→ **Instructions to follow**
Apart from the pictures, print the data below exactly as given.

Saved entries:
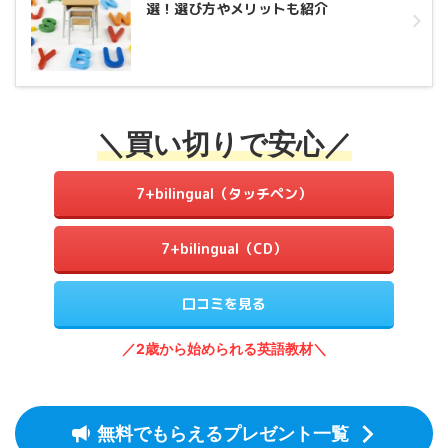
選！選び方やメリットも紹介
＼買い切りで安心／
7+bilingual（タッチペン）
7+bilingual（CD）
口コミを見る
／2歳から始められる英語教材＼
無料でもらえるプレゼント一覧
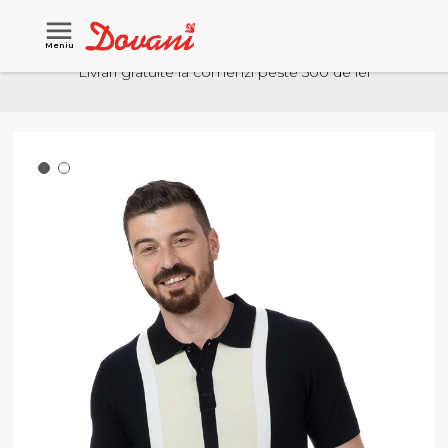
Meniu
Livrari gratuite la comenzi peste 500 de lei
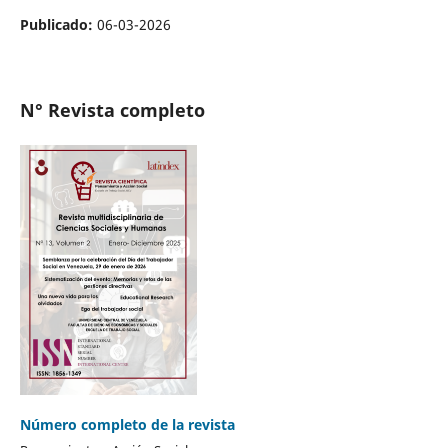
Publicado:
06-03-2026
N° Revista completo
Número completo de la revista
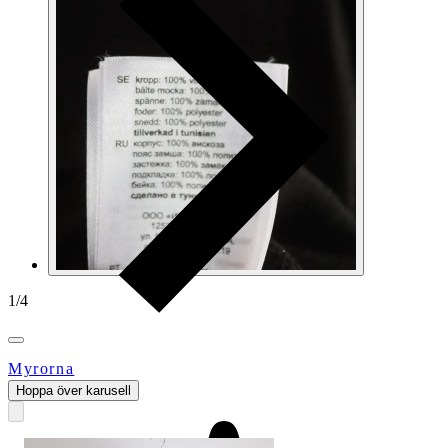
1
/
4
Myrorna
Hoppa över karusell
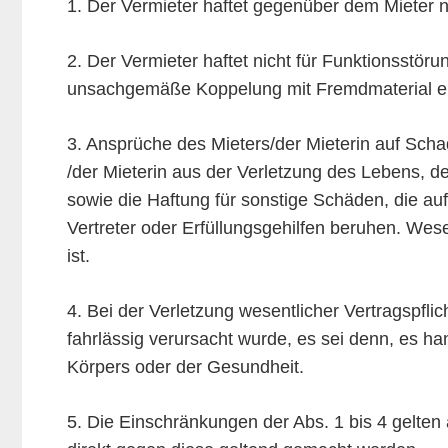
1. Der Vermieter haftet gegenüber dem Mieter n
2. Der Vermieter haftet nicht für Funktionsstö
unsachgemäße Koppelung mit Fremdmaterial e
3. Ansprüche des Mieters/der Mieterin auf Sc
/der Mieterin aus der Verletzung des Lebens, de
sowie die Haftung für sonstige Schäden, die auf
Vertreter oder Erfüllungsgehilfen beruhen. Wese
ist.
4. Bei der Verletzung wesentlicher Vertragspfli
fahrlässig verursacht wurde, es sei denn, es h
Körpers oder der Gesundheit.
5. Die Einschränkungen der Abs. 1 bis 4 gelten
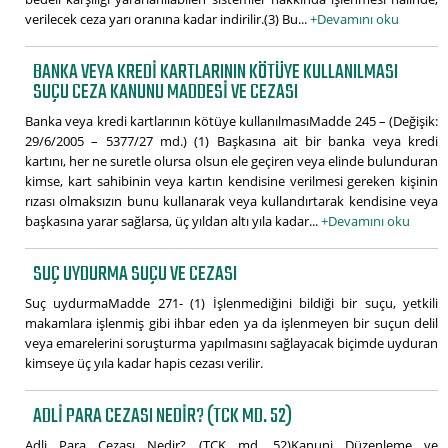
verilecek ceza yarı oranına kadar indirilir.(3) Bu...
+Devamını oku
BANKA VEYA KREDI KARTLARININ KÖTÜYE KULLANILMASI
SUÇU CEZA KANUNU MADDESI VE CEZASI
Banka veya kredi kartlarının kötüye kullanılmasıMadde 245 – (Değişik:
29/6/2005 – 5377/27 md.) (1) Başkasına ait bir banka veya kredi
kartını, her ne suretle olursa olsun ele geçiren veya elinde bulunduran
kimse, kart sahibinin veya kartın kendisine verilmesi gereken kişinin
rızası olmaksızın bunu kullanarak veya kullandırtarak kendisine veya
başkasına yarar sağlarsa, üç yıldan altı yıla kadar...
+Devamını oku
SUÇ UYDURMA SUÇU VE CEZASI
Suç uydurmaMadde 271- (1) İşlenmediğini bildiği bir suçu, yetkili
makamlara işlenmiş gibi ihbar eden ya da işlenmeyen bir suçun delil
veya emarelerini soruşturma yapılmasını sağlayacak biçimde uyduran
kimseye üç yıla kadar hapis cezası verilir.
ADLI PARA CEZASI NEDIR? (TCK MD. 52)
Adli Para Cezası Nedir? (TCK md. 52)Kanuni Düzenleme ve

→ **Finished exercise**
選！選び方やメリットも紹介
＼買い切りで安心／
7+bilingual（タッチペン）
7+bilingual（CD）
口コミを見る
／2歳から始められる英語教材＼
無料でもらえるプレゼント一覧
Meniu
Livrari gratuite la comenzi peste 500 de lei
Publicado:
06-03-2026
N° Revista completo
Número completo de la revista
1
/
4
Myrorna
Hoppa över karusell
1. Der Vermieter haftet gegenüber dem Mieter n
2. Der Vermieter haftet nicht für Funktionsstö
unsachgemäße Koppelung mit Fremdmaterial e
3. Ansprüche des Mieters/der Mieterin auf Sc
/der Mieterin aus der Verletzung des Lebens, de
sowie die Haftung für sonstige Schäden, die auf
Vertreter oder Erfüllungsgehilfen beruhen. Wese
ist.
4. Bei der Verletzung wesentlicher Vertragspfli
fahrlässig verursacht wurde, es sei denn, es h
Körpers oder der Gesundheit.
5. Die Einschränkungen der Abs. 1 bis 4 gelten
verilecek ceza yarı oranına kadar indirilir.(3) Bu...
+Devamını oku
BANKA VEYA KREDI KARTLARININ KÖTÜYE KULLANILMASI
SUÇU CEZA KANUNU MADDESI VE CEZASI
Banka veya kredi kartlarının kötüye kullanılmasıMadde 245 – (Değişik:
29/6/2005 – 5377/27 md.) (1) Başkasına ait bir banka veya kredi
kartını, her ne suretle olursa olsun ele geçiren veya elinde bulunduran
kimse, kart sahibinin veya kartın kendisine verilmesi gereken kişinin
rızası olmaksızın bunu kullanarak veya kullandırtarak kendisine veya
başkasına yarar sağlarsa, üç yıldan altı yıla kadar...
+Devamını oku
SUÇ UYDURMA SUÇU VE CEZASI
Suç uydurmaMadde 271- (1) İşlenmediğini bildiği bir suçu, yetkili
makamlara işlenmiş gibi ihbar eden ya da işlenmeyen bir suçun delil
veya emarelerini soruşturma yapılmasını sağlayacak biçimde uyduran
kimseye üç yıla kadar hapis cezası verilir.
ADLI PARA CEZASI NEDIR? (TCK MD. 52)
Adli Para Cezası Nedir? (TCK md. 52)Kanuni Düzenleme ve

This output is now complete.